### Supplied material ###
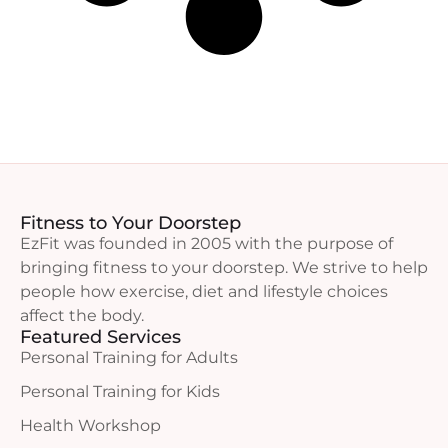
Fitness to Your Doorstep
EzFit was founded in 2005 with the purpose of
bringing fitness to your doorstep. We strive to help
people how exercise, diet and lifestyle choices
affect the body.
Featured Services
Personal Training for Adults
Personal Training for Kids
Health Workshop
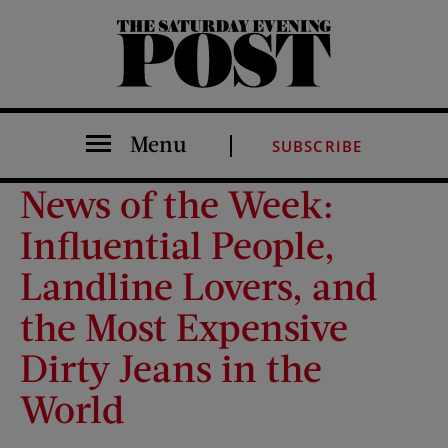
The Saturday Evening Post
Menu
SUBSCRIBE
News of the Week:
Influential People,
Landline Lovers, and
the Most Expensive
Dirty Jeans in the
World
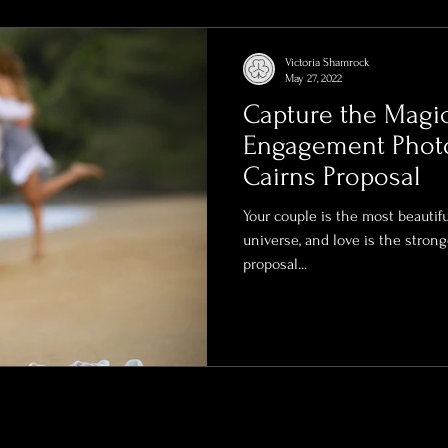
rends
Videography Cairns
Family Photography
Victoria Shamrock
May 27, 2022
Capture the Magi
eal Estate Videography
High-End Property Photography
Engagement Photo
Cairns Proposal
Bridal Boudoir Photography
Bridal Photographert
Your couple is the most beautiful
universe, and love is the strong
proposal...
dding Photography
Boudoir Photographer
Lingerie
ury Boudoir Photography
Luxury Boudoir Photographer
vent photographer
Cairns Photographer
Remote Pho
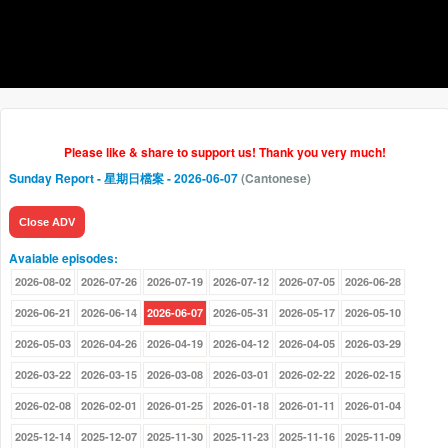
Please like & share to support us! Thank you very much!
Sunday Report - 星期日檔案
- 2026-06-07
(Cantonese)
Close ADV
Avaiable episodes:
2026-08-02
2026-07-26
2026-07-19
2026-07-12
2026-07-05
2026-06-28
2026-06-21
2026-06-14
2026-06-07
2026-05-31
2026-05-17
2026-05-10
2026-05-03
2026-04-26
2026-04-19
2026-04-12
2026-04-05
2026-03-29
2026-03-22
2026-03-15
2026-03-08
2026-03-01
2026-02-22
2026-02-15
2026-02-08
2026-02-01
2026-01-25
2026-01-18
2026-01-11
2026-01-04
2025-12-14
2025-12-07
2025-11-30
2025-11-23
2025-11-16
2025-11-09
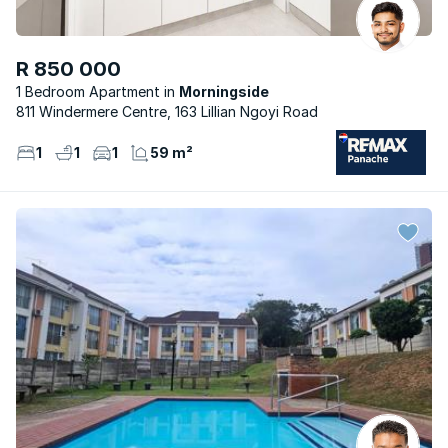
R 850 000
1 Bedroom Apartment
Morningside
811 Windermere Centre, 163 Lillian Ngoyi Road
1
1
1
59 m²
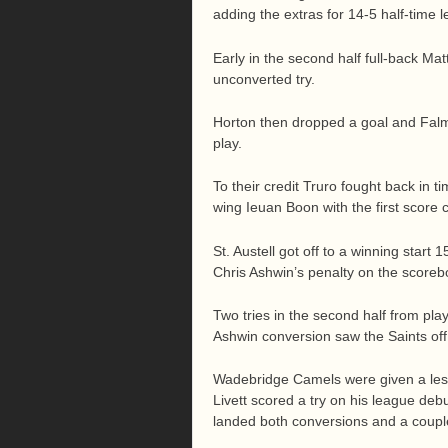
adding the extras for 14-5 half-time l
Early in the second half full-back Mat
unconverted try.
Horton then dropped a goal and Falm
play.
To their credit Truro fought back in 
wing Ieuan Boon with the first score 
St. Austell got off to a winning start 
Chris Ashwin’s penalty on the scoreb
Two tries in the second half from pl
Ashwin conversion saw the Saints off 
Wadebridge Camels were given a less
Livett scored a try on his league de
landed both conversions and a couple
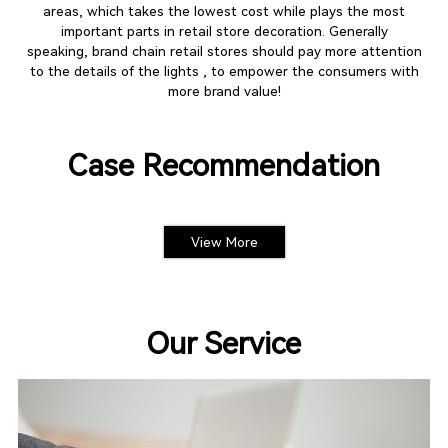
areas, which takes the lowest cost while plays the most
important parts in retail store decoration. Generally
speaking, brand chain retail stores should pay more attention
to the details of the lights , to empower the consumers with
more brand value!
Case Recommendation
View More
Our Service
###
◆ Task to complete: Please, without any of the pictures, set down exactly the lines from the beginning of the listing to the line that contains "Personal Training for Adults", inclusive.

◆ Answer area:
Fitness to Your Doorstep
EzFit was founded in 2005 with the purpose of
bringing fitness to your doorstep. We strive to help
people how exercise, diet and lifestyle choices
affect the body.
Featured Services
Personal Training for Adults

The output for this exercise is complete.